To clarify what I mean, this would obviously this would be a great way of subverting the NT kernel, but I'm not sure that I'd call it a weakness as such (any more than LKMs are a weakness of various unix kernels).

Koopa

Currently the function which is called through callgate has a restriction that it can not access any paged data. Therefore one needs to lock the data and code which is executed at ring 0 using VirtualLock. How to overcome this limitation will be described in our forthcoming book.

isnt this the reason they give why you have to install it as admin?
i dont know what paged data is.. is it just memory that is in use by a program, or something else?

ecksor

Installing any device driver should require admin priviliges.
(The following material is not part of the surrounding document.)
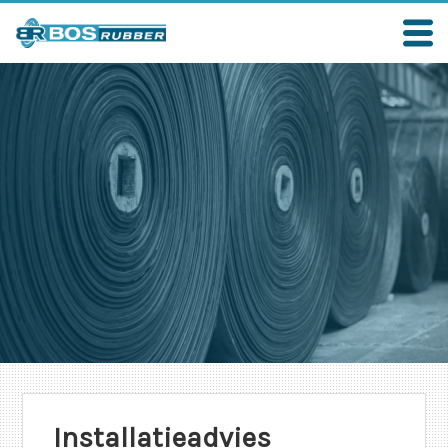
Installatieadvies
In this context, 'paged data' probably means memory that has been paged out to disk (as in, virtual memory).

Martyr

Okay, i'm still reading about all this and yes, ok, it would require administrator access to install the device driver for the example to work.
Although I was going to say alot, seeing as I'm still learning about all this, I'll withdraw my comments and shut up for now, simply because I wouldn't be able to explain properly what I've read so far.
I do however understand the problem within the NT kernel, I also acknowledge that exploiting the flaw on NT in protected mode would be difficult, under some circumstances.
The flaw is easily exploited on Win9x, but you know how it is.
Also, on installing Virtual Device Drivers, there is an undocumented call on Win9x systems that doesn't require any installation of any files, perhaps these sort of surprises are effective in NT too.

http://www.coderz.net/29a/29a-3/29A-3.2_5

ecksor

Flaws in Win 9x are one thing, it doesn't claim to have anything in the way of a security model, but NT is a different kettle of fish. An administrator _should_ be able to install device drivers, which should mediate access from userland processes to privileged parts of the kernel, hardware, etc.
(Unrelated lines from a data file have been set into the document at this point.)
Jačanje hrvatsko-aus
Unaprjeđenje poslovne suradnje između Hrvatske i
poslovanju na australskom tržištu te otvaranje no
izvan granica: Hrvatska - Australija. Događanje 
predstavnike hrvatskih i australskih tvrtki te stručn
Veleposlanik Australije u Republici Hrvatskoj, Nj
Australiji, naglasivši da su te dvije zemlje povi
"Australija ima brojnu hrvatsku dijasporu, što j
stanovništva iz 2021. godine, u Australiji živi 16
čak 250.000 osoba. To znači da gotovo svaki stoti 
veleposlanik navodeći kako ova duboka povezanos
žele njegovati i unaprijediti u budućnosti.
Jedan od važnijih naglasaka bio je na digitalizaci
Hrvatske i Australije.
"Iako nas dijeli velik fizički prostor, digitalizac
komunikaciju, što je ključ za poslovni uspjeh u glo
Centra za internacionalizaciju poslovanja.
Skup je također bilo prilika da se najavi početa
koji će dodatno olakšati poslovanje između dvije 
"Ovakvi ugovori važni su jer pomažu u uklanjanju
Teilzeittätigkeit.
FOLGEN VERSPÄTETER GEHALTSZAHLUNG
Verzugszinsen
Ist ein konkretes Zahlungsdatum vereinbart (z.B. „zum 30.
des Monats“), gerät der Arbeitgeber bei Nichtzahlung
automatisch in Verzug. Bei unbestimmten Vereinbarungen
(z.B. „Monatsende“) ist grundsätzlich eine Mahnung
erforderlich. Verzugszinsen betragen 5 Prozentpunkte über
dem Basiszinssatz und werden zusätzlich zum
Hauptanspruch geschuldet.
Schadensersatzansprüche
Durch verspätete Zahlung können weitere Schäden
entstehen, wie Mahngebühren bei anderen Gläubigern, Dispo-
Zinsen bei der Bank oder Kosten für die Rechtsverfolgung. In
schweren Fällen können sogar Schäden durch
Perhaps you can disable this behaviour in the kernel as you can with certain versions of unix, (or maybe not), but I still don't see how this is unexpected or undesirable behaviour ...

Martyr

Well, like I said, I'm not gonna talk about it like an eckspert. *wee joke*
But, yeah, I would have to agree with you and say its not that important, and doesn't really indicate undesirable operation of the system.
Its not somthing to immediately worry about I would imagine.
But I mean, nobody really knows the internals of the NT Operating System except for the people that designed it and so I think it would be arrogant to dismiss the ideas of people who have been hacking it for so long.The same people who are also adamant its possible to jump from "user mode" to "supervisor mode" on ix86 in Windows using some code, or atleast want it that way.
They aren't kids, and I doubt all of them talk nonsense.
Yes, it can be done on Windows9x easily, and so, who knows,what next?
Never say never, someone will always want to prove you wrong.
I'm only discussing what they've said, I honestly can say I'm baffled and confused by some of the terminology and technical terms used when reading these articles.
I can't say "I know enough about it and know its possible" or "not possible" yet.
Theres alot to learn and there seems to be alot of determined individuals out there willing to prove this problem on NT and I wouldn't underestimate them just yet.
Perhaps Microsoft have dealt with these problems in Win2k, I don't know.
But if nothing comes of the problem within the year, i'll be convinced its not possible.